給付金を振り込んでもらう作業が大変だということで、マイナンバーの重要性が浸透しました。

また、インターネットでのオンラインミーティングの方が遠慮のない意見が出やすく、内容が充実する場合があることもわかりました。

これまでの習慣や思い込みによって、われわれは、自らを不自由にして、縛られた生活を大変だと言って楽しんでいたわけです。

さて、相場の世界にも同じような状況があります。

明らかに現状にふさわしくないものが、あたかも使えるものであるかのように紹介され続けていて、投資家の判断の邪魔をしていることもあります。その判断の邪魔になっているものの一つに「テクニカル指標」があると考えています。

既存のテクニカル指標の意味が薄れたことに目をむけよう

株式投資を知る人は、「ストロングフォーム」、「セミストロングフォーム」、「ウィークフォーム」といったキーワードを聞かれた方もあるでしょう。

ストロングフォーム型の市場、セミストロングフォーム型の市場とは、公開情報が即座に株価に反映される状況のある市場をさしています。このような市場では、ファンダメンタルズ分析が役に立たないと言われています。

また、ウィークフォーム型の市場とは、過去の価格変化と将来の変化との間に関係性がないと考えられている市場をさしています。このような市場では、テクニカル分析が役に立たないと言われています。
一般的に、テクニカル分析、ファンダメンタルズ分析の有効性を語る際、価格変化がどういうタイミングであらわれるかの考え方の違いによって、値動きの予測の仕方についての意見が分かれます。

今回、テクニカル指標が投資家の未来予測の邪魔になっていると書く理由は、過去の論争を仕掛けているのではなく、指標を作るための元データの意味が薄れたと判断できるからです。

取引時間が変わり、終値の意味が薄れているというだけでも、終値を使った過去のテクニカル指標と現在のテクニカル指標の信頼性は、シミュレーションで得られる勝率以上に違うだろうことを推測できるはずです。

現在もテクニカル指標が使われている理由

テクニカル指標が使われ続けている理由は単純だと思っています。

投資関連の情報を毎日配信しなければいけない事情のある人たちが、視覚的にわかりやすい、基準との比較ですぐに理解されやすいため、日々の情報のための材料にしているからです。
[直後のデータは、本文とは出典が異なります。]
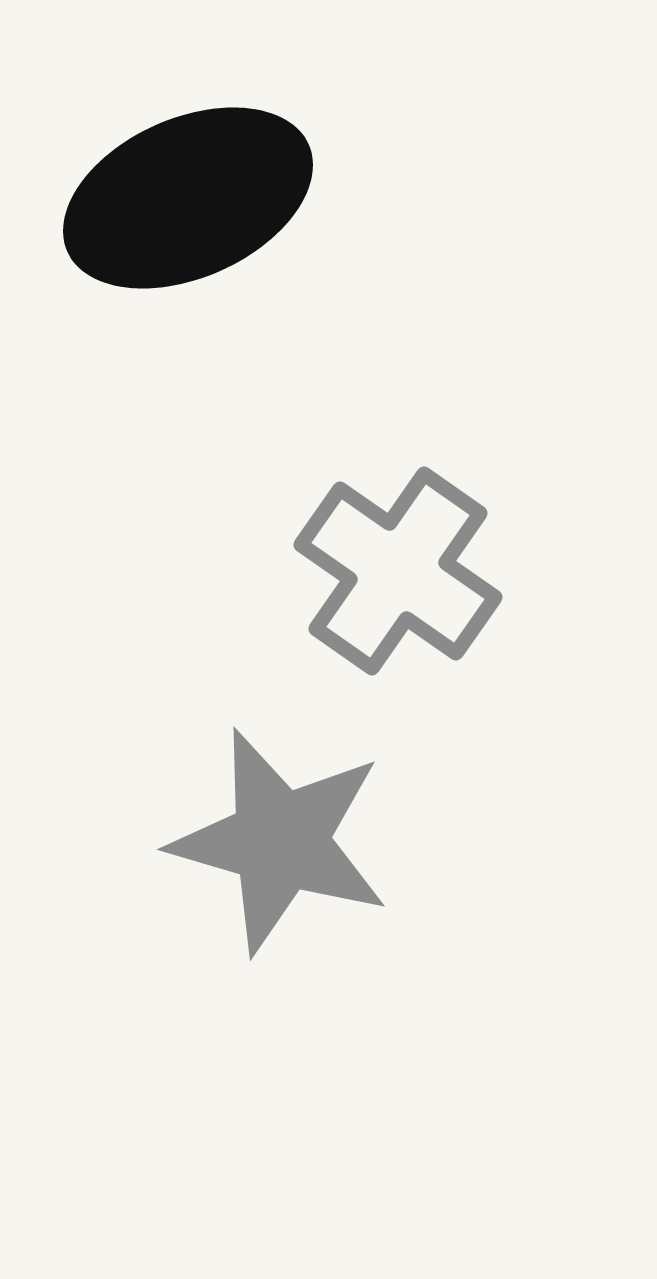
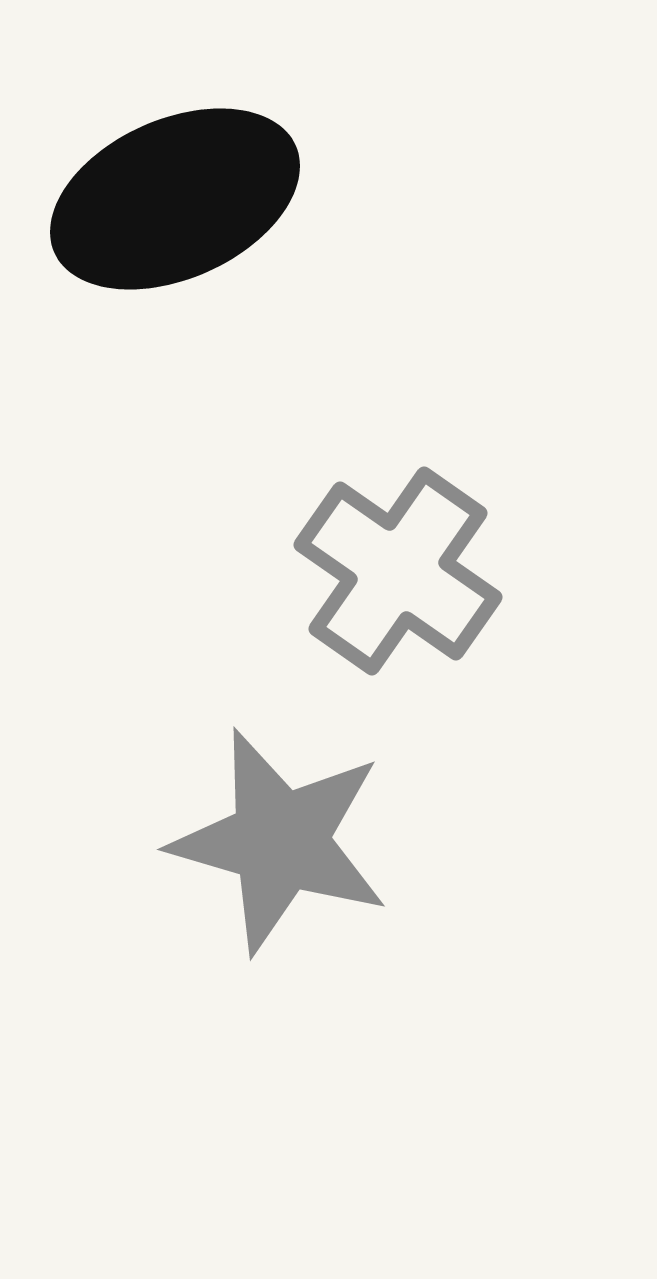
black ellipse: moved 13 px left, 1 px down
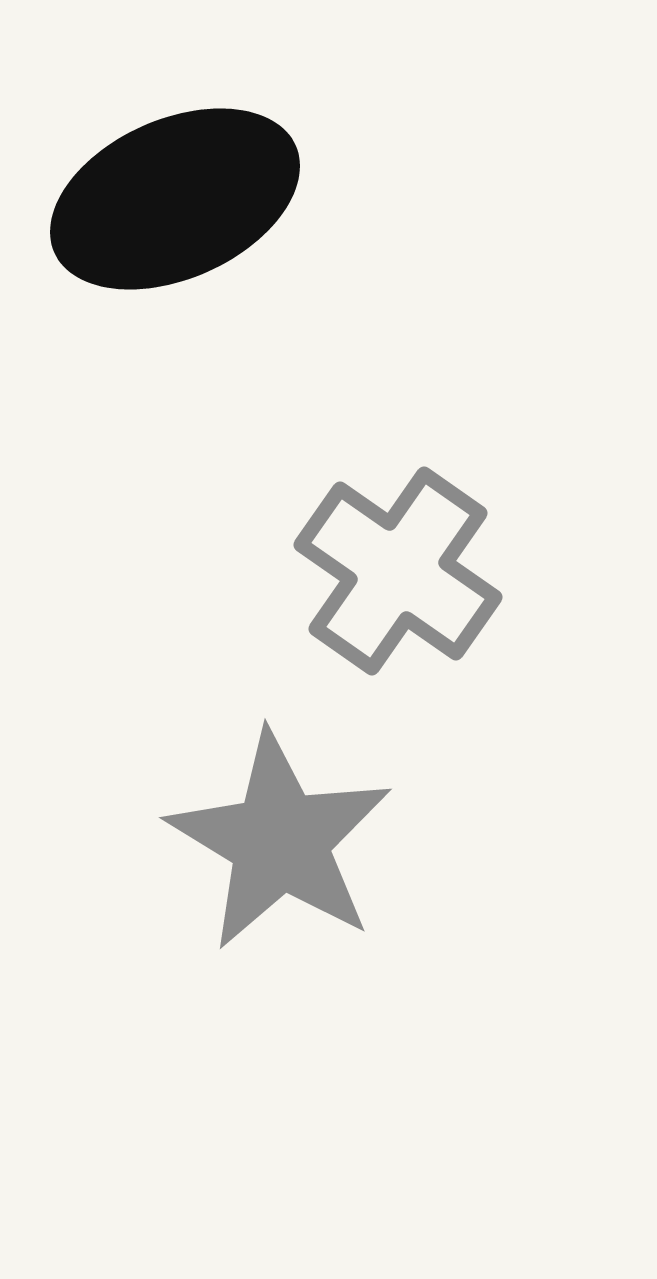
gray star: rotated 15 degrees clockwise
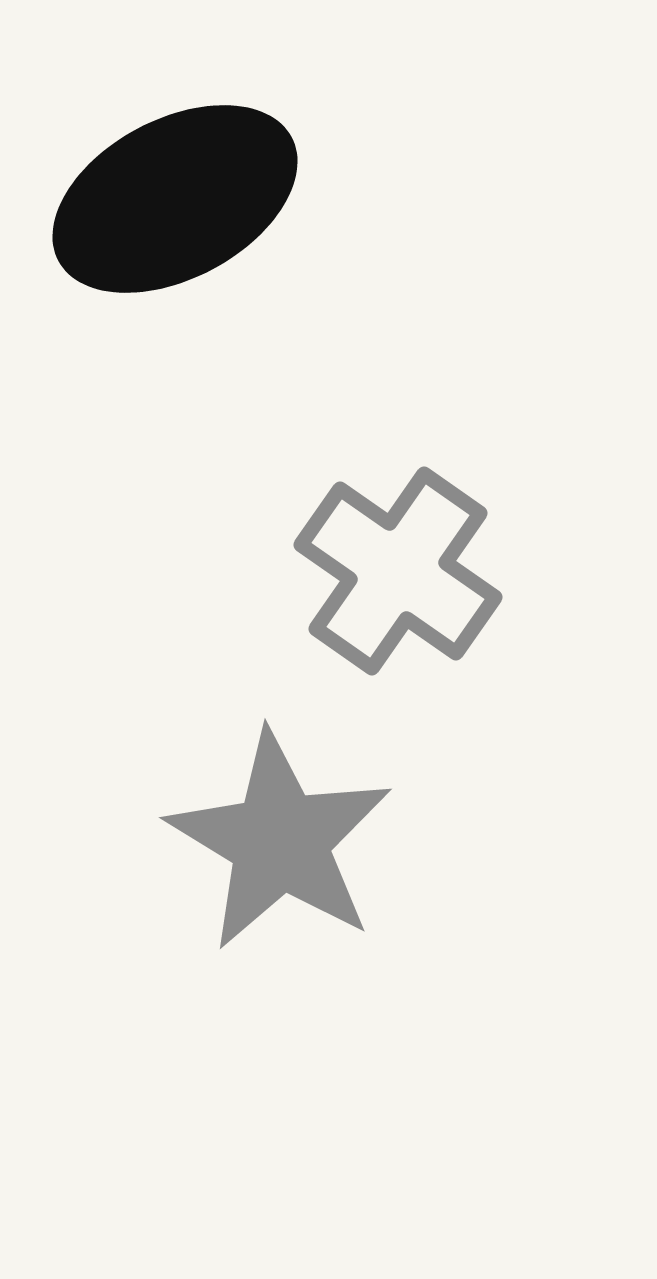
black ellipse: rotated 4 degrees counterclockwise
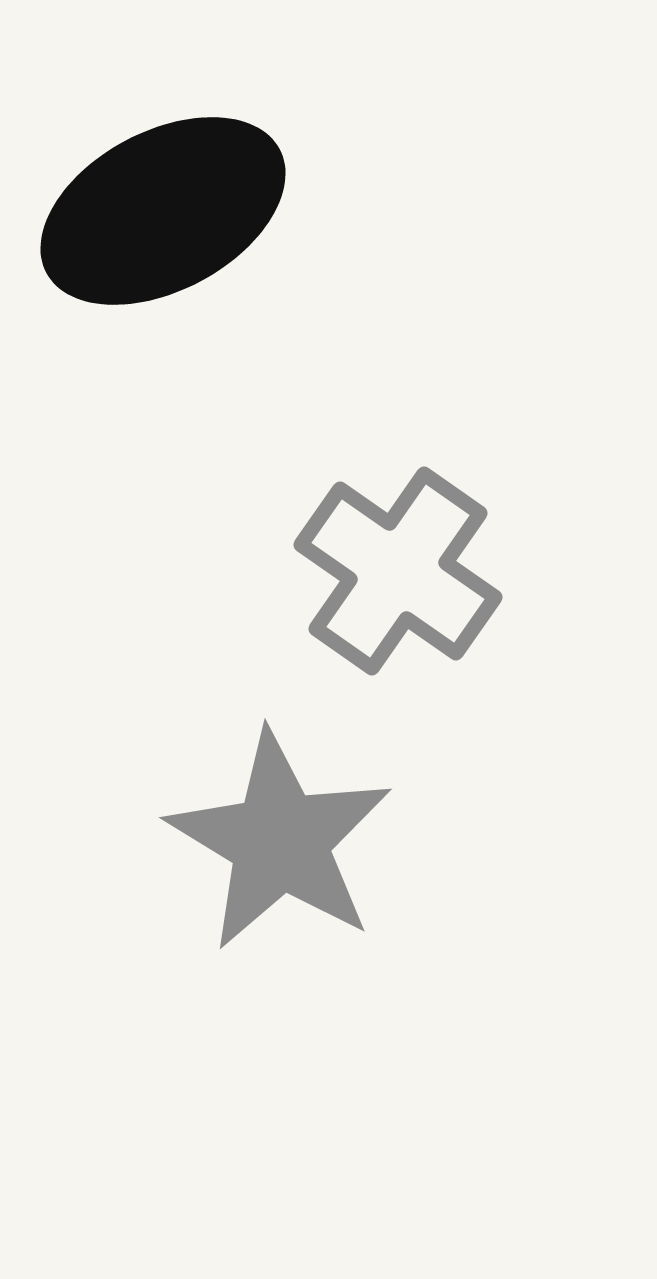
black ellipse: moved 12 px left, 12 px down
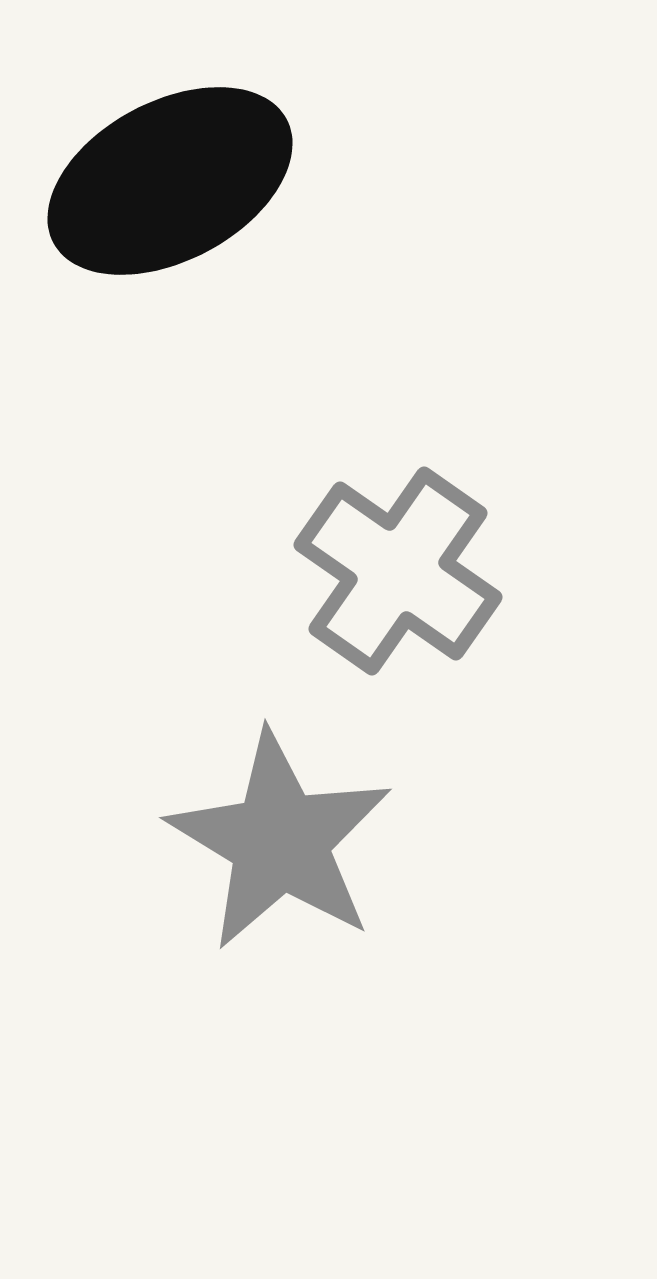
black ellipse: moved 7 px right, 30 px up
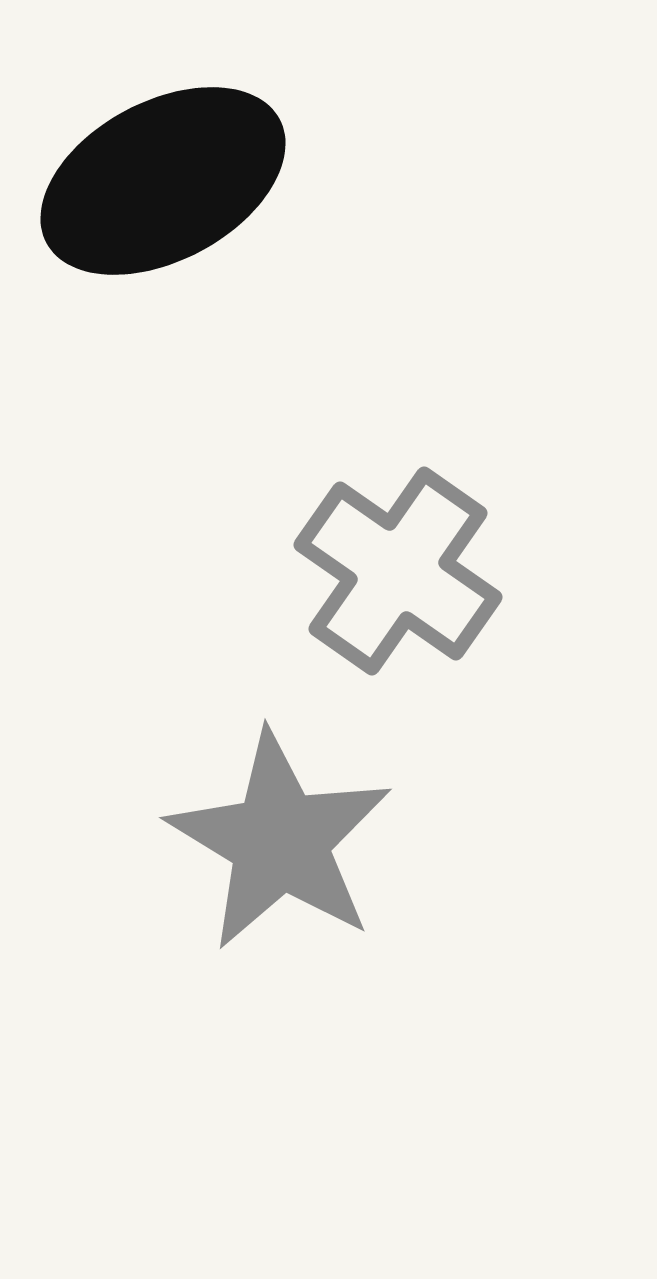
black ellipse: moved 7 px left
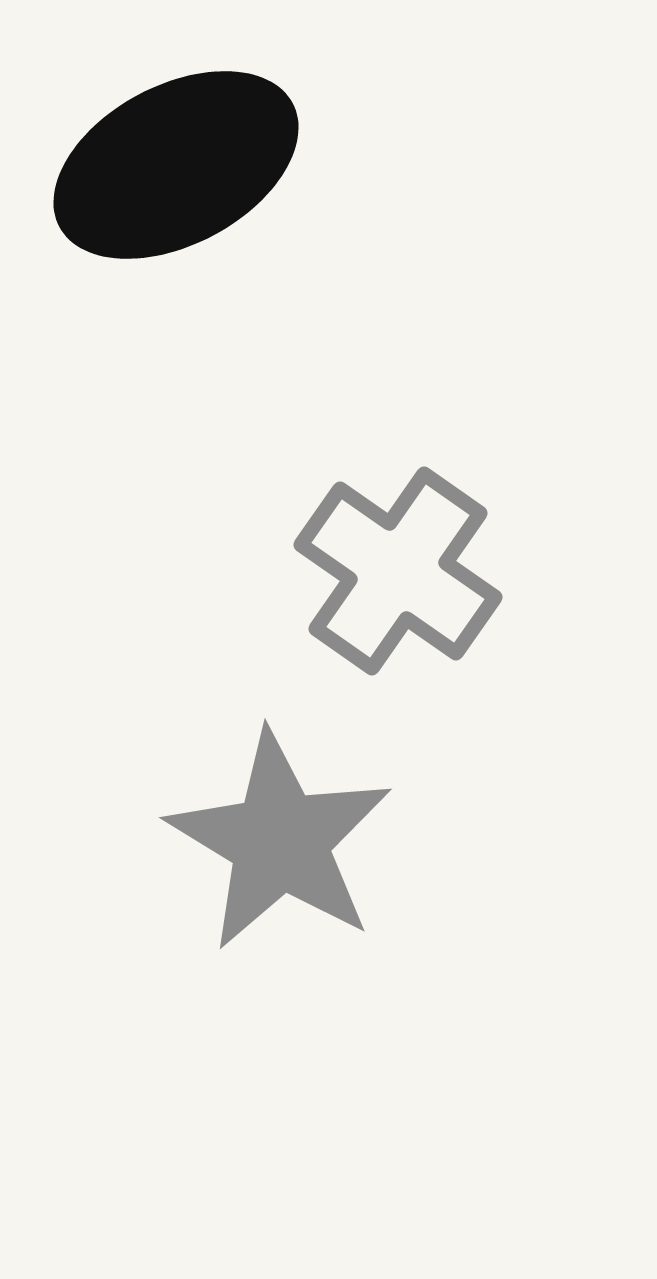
black ellipse: moved 13 px right, 16 px up
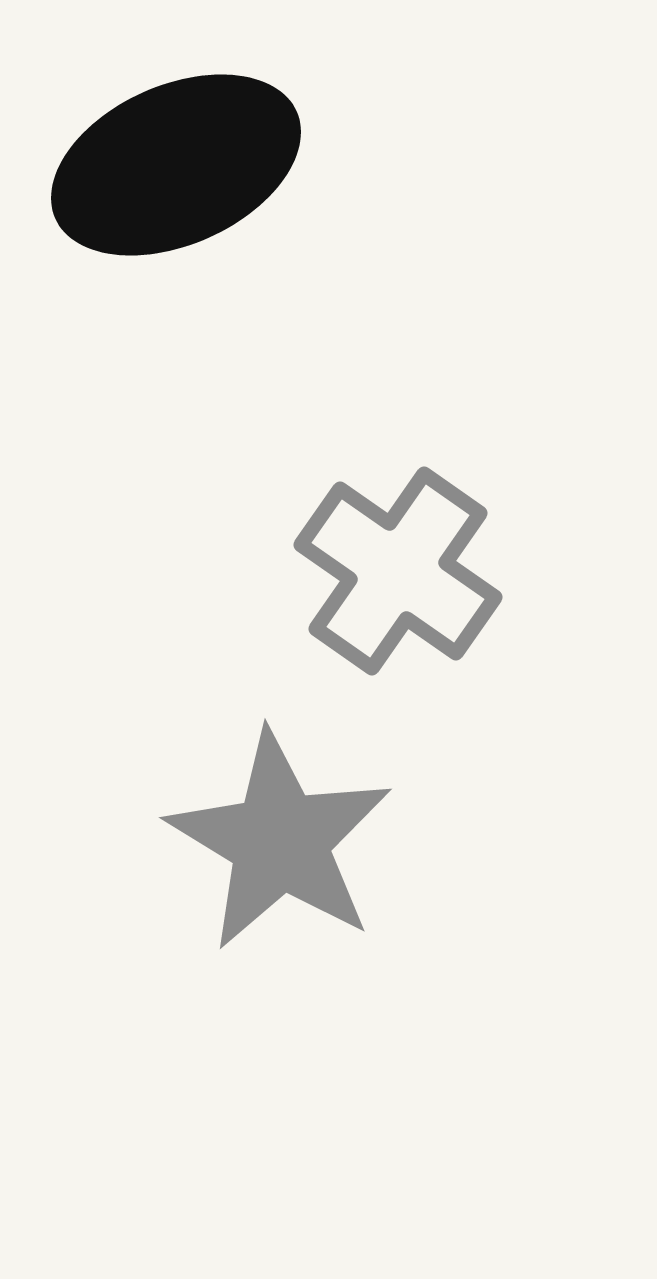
black ellipse: rotated 4 degrees clockwise
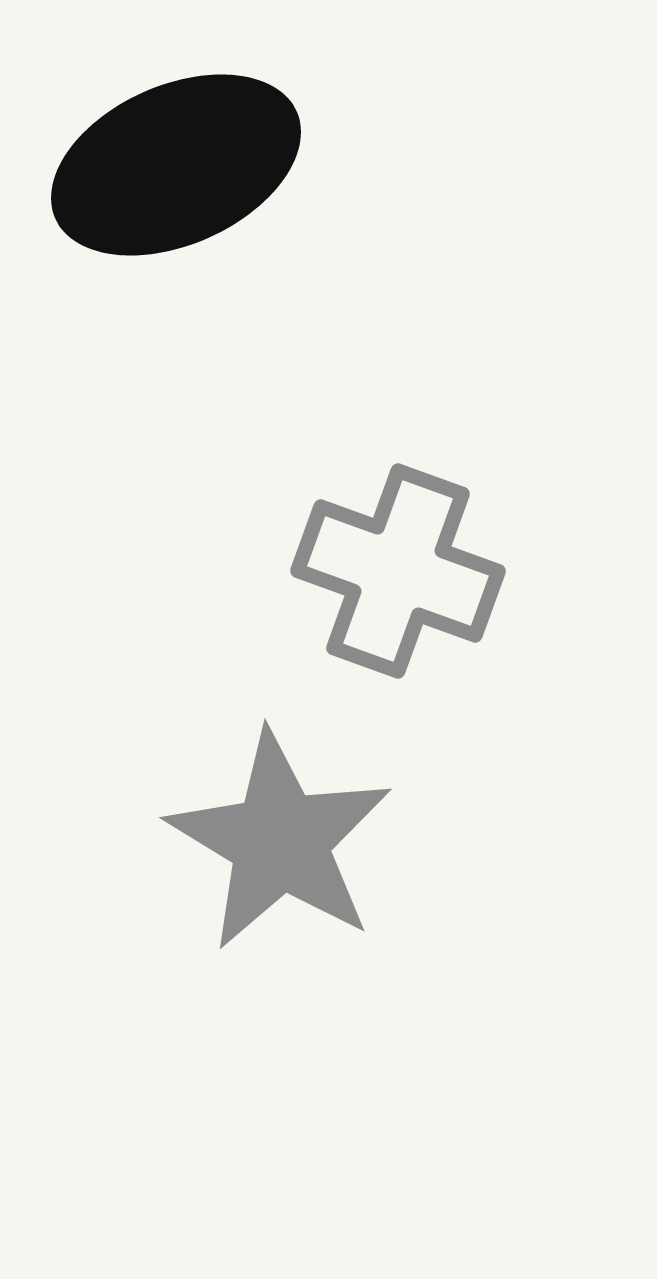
gray cross: rotated 15 degrees counterclockwise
「200日移動平均線を終値が抜けた」などと、テレビで言っていたのを聞いたことのある方も多いのではないでしょうか。毎日配信するのですから、当然、前日と同じ状況など山ほどあります。

テクニカル指標が意味を持つという2つの根拠

私が最初にテクニカル指標を目にしたのは、1990年代前半です。金融系の新聞に、当時、海外のアナリストが参考にしている指標として、いくつかのテクニカル指標が紹介されていました。

テクニカル指標では、値動きの変化の仕方を日柄と値幅、値位置に区分して、それぞれ、または複合的に調べることで、市場参加者の資産の増減、感情の変化からあらわれる行動パターンを探ります。そして、次に市場参加者がどう動くのかについて推測してゆきます。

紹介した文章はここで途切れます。